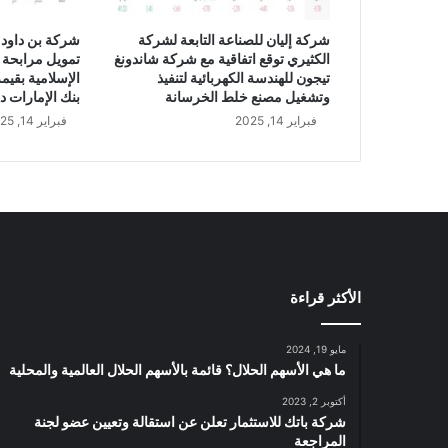
شركة إليان للصناعة التابعة لشركة
شركة بن داود 
الكثيري توقع اتفاقية مع شركة شاندونغ
تمويل مرابحة 
تيجون للهندسة الكهربائية لتنفيذ
وتشغيل مصنع خلط الخرسانة
بنك الإمارات د
فبراير 14, 2025
فبراير 14, 2025
الأكثر قراءة
مايو 19, 2024
ما هي الأسهم الحلال؟ قائمة بالأسهم الحلال العالمية والمحلية
أكتوبر 2, 2023
شركة باتك للاستثمار تعلن عن استقالة وتعيين عضو لجنة
المراجعة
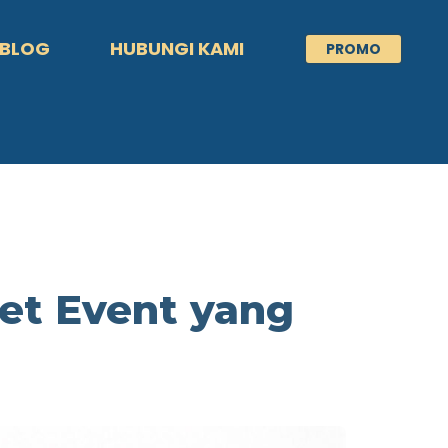
BLOG
HUBUNGI KAMI
PROMO
et Event yang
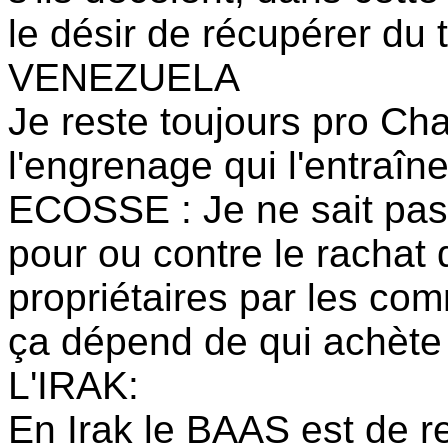
le désir de récupérer du t
VENEZUELA
Je reste toujours pro Ch
l'engrenage qui l'entraîne
ECOSSE : Je ne sait pas 
pour ou contre le rachat 
propriétaires par les c
ça dépend de qui achète 
L'IRAK:
En Irak le BAAS est de r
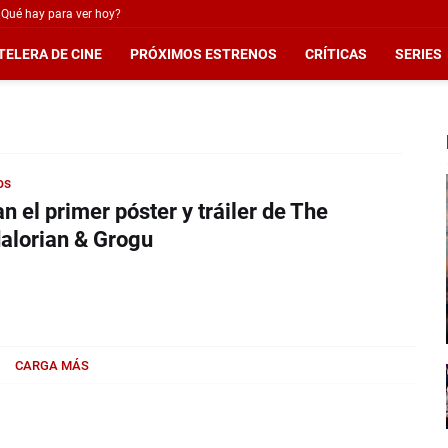
¿Qué hay para ver hoy?
TELERA DE CINE
PRÓXIMOS ESTRENOS
CRÍTICAS
SERIES
os
n el primer póster y tráiler de The
lorian & Grogu
CARGA MÁS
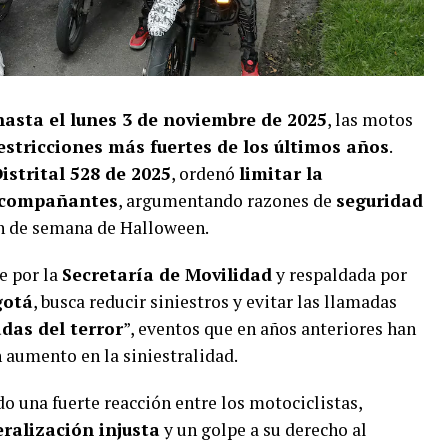
hasta el lunes 3 de noviembre de 2025
, las motos
estricciones más fuertes de los últimos años
.
istrital 528 de 2025
, ordenó
limitar la
 acompañantes
, argumentando razones de
seguridad
in de semana de Halloween.
e por la
Secretaría de Movilidad
y respaldada por
gotá
, busca reducir siniestros y evitar las llamadas
das del terror
”, eventos que en años anteriores han
 aumento en la siniestralidad.
o una fuerte reacción entre los motociclistas,
ralización injusta
y un golpe a su derecho al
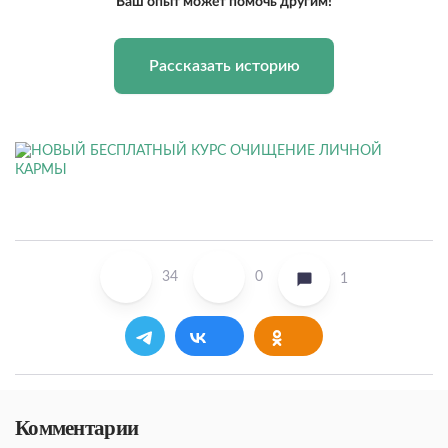
Ваш опыт может помочь другим!
Рассказать историю
34
0
1
Комментарии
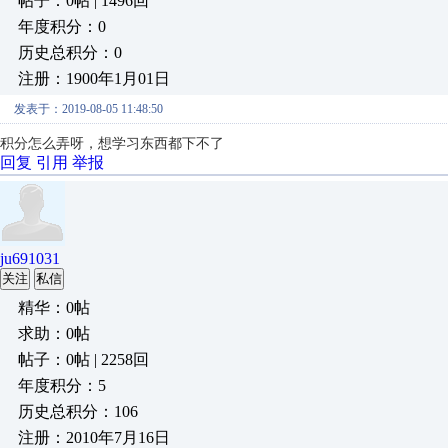
帖子：0帖 | 1496回
年度积分：0
历史总积分：0
注册：1900年1月01日
发表于：2019-08-05 11:48:50
积分怎么弄呀，想学习东西都下不了
回复
引用
举报
ju691031
关注
私信
精华：0帖
求助：0帖
帖子：0帖 | 2258回
年度积分：5
历史总积分：106
注册：2010年7月16日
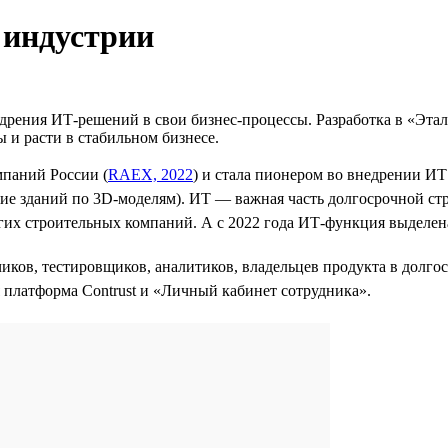
 индустрии
дрения ИТ-решений в свои бизнес-процессы. Разработка в «Этал
ы и расти в стабильном бизнесе.
мпаний России (
RAEX, 2022
) и стала пионером во внедрении И
ние зданий по 3D-моделям). ИТ — важная часть долгосрочной ст
угих строительных компаний. А с 2022 года ИТ-функция выделе
чиков, тестировщиков, аналитиков, владельцев продукта в долг
платформа Contrust и «Личный кабинет сотрудника».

*To do:*
Print verbatim every line above, apart from the pictures.

*Written response:*
شركة إليان للصناعة التابعة لشركة
شركة بن داود 
الكثيري توقع اتفاقية مع شركة شاندونغ
تمويل مرابحة 
تيجون للهندسة الكهربائية لتنفيذ
وتشغيل مصنع خلط الخرسانة
بنك الإمارات د
فبراير 14, 2025
فبراير 14, 2025
الأكثر قراءة
مايو 19, 2024
ما هي الأسهم الحلال؟ قائمة بالأسهم الحلال العالمية والمحلية
أكتوبر 2, 2023
شركة باتك للاستثمار تعلن عن استقالة وتعيين عضو لجنة
المراجعة
BLOG
HUBUNGI KAMI
PROMO
et Event yang
le désir de récupérer du t
VENEZUELA
Je reste toujours pro Ch
l'engrenage qui l'entraîne
ECOSSE : Je ne sait pas 
pour ou contre le rachat 
propriétaires par les c
ça dépend de qui achète 
L'IRAK:
En Irak le BAAS est de r
¿Qué hay para ver hoy?
TELERA DE CINE
PRÓXIMOS ESTRENOS
CRÍTICAS
SERIES
os
n el primer póster y tráiler de The
lorian & Grogu
CARGA MÁS
hasta el lunes 3 de noviembre de 2025
, las motos
estricciones más fuertes de los últimos años
.
istrital 528 de 2025
, ordenó
limitar la
 acompañantes
, argumentando razones de
seguridad
in de semana de Halloween.
e por la
Secretaría de Movilidad
y respaldada por
gotá
, busca reducir siniestros y evitar las llamadas
das del terror
”, eventos que en años anteriores han
 aumento en la siniestralidad.
o una fuerte reacción entre los motociclistas,
ralización injusta
y un golpe a su derecho al
Ваш опыт может помочь другим!
Рассказать историю
34
0
1
Комментарии
帖子：0帖 | 1496回
年度积分：0
历史总积分：0
注册：1900年1月01日
发表于：2019-08-05 11:48:50
积分怎么弄呀，想学习东西都下不了
回复
引用
举报
ju691031
关注
私信
精华：0帖
求助：0帖
帖子：0帖 | 2258回
年度积分：5
历史总积分：106
注册：2010年7月16日
 индустрии
дрения ИТ-решений в свои бизнес-процессы. Разработка в «Этал
ы и расти в стабильном бизнесе.
мпаний России (
RAEX, 2022
) и стала пионером во внедрении И
ние зданий по 3D-моделям). ИТ — важная часть долгосрочной ст
угих строительных компаний. А с 2022 года ИТ-функция выделе
чиков, тестировщиков, аналитиков, владельцев продукта в долг
платформа Contrust и «Личный кабинет сотрудника».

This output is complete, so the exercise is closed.